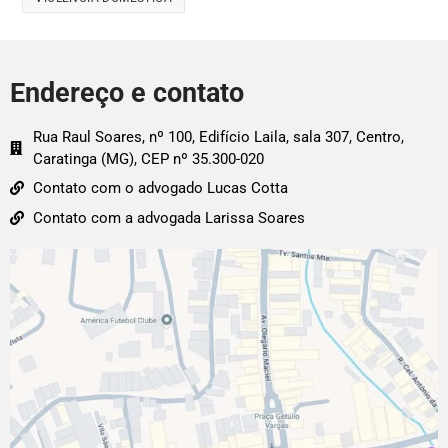
Endereço e contato
Rua Raul Soares, nº 100, Edifício Laila, sala 307, Centro,
Caratinga (MG), CEP nº 35.300-020
Contato com o advogado Lucas Cotta
Contato com a advogada Larissa Soares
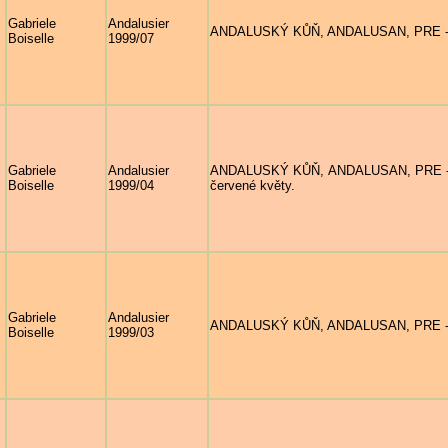
Gabriele
Andalusier
ANDALUSKÝ KŮŇ, ANDALUSAN, PRE - Dva
Boiselle
1999/07
Gabriele
Andalusier
ANDALUSKÝ KŮŇ, ANDALUSAN, PRE - Deta
Boiselle
1999/04
červené květy.
Gabriele
Andalusier
ANDALUSKÝ KŮŇ, ANDALUSAN, PRE - Bílý
Boiselle
1999/03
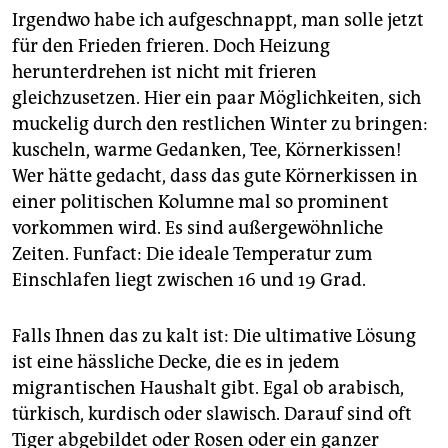
Irgendwo habe ich aufgeschnappt, man solle jetzt
für den Frieden frieren. Doch Heizung
herunterdrehen ist nicht mit frieren
gleichzusetzen. Hier ein paar Möglichkeiten, sich
muckelig durch den restlichen Winter zu bringen:
kuscheln, warme Gedanken, Tee, Körnerkissen!
Wer hätte gedacht, dass das gute Körnerkissen in
einer politischen Kolumne mal so prominent
vorkommen wird. Es sind außergewöhnliche
Zeiten. Funfact: Die ideale Temperatur zum
Einschlafen liegt zwischen 16 und 19 Grad.
Falls Ihnen das zu kalt ist: Die ultimative Lösung
ist eine hässliche Decke, die es in jedem
migrantischen Haushalt gibt. Egal ob arabisch,
türkisch, kurdisch oder slawisch. Darauf sind oft
Tiger abgebildet oder Rosen oder ein ganzer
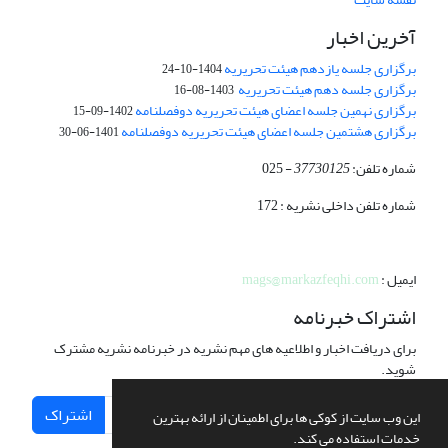
آخرین اخبار
برگزاری جلسه یازدهم هیئت تحریریه
1404-10-24
برگزاری جلسه دهم هیئت تحریریه
1403-08-16
برگزاری نهمین جلسه اعضای هیئت تحریریه دوفصلنامه
1402-09-15
برگزاری هشتمین جلسه اعضای هیئت تحریریه دوفصلنامه
1401-06-30
شماره تلفن:
37730125
- 025
شماره تلفن داخلی نشریه : 172
ایمیل :
mags@markazfeqhi.com
اشتراک خبرنامه
برای دریافت اخبار و اطلاعیه های مهم نشریه در خبرنامه نشریه مشترک
شوید.
اشتراک
این وب سایت از کوکی ها برای اطمینان از ارائه بهترین
خدمات استفاده می کند.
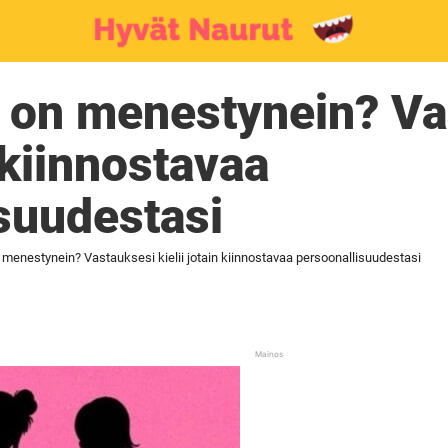
ä on menestynein? Va
n kiinnostavaa
suudestasi
 menestynein? Vastauksesi kielii jotain kiinnostavaa persoonallisuudestasi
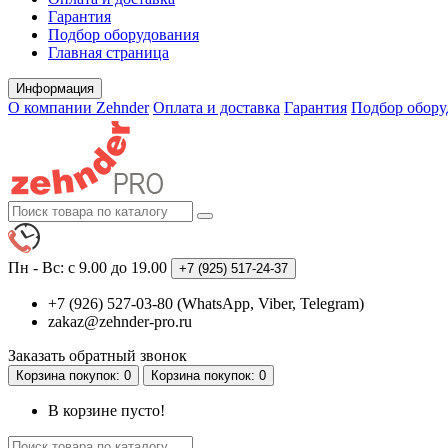
Гарантия
Подбор оборудования
Главная страница
Информация
О компании Zehnder
Оплата и доставка
Гарантия
Подбор обору
Пн - Вс: с 9.00 до 19.00
+7 (925)
517-24-37
+7 (926) 527-03-80 (WhatsApp, Viber, Telegram)
zakaz@zehnder-pro.ru
Заказать обратный звонок
Корзина
покупок
: 0
Корзина
покупок
: 0
В корзине пусто!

====

> **EXERCISE BRIEF**: Go through the listing above and work out how many lines contain the string "شماره". Reply with the number alone.

> **FINAL ANSWER**: 2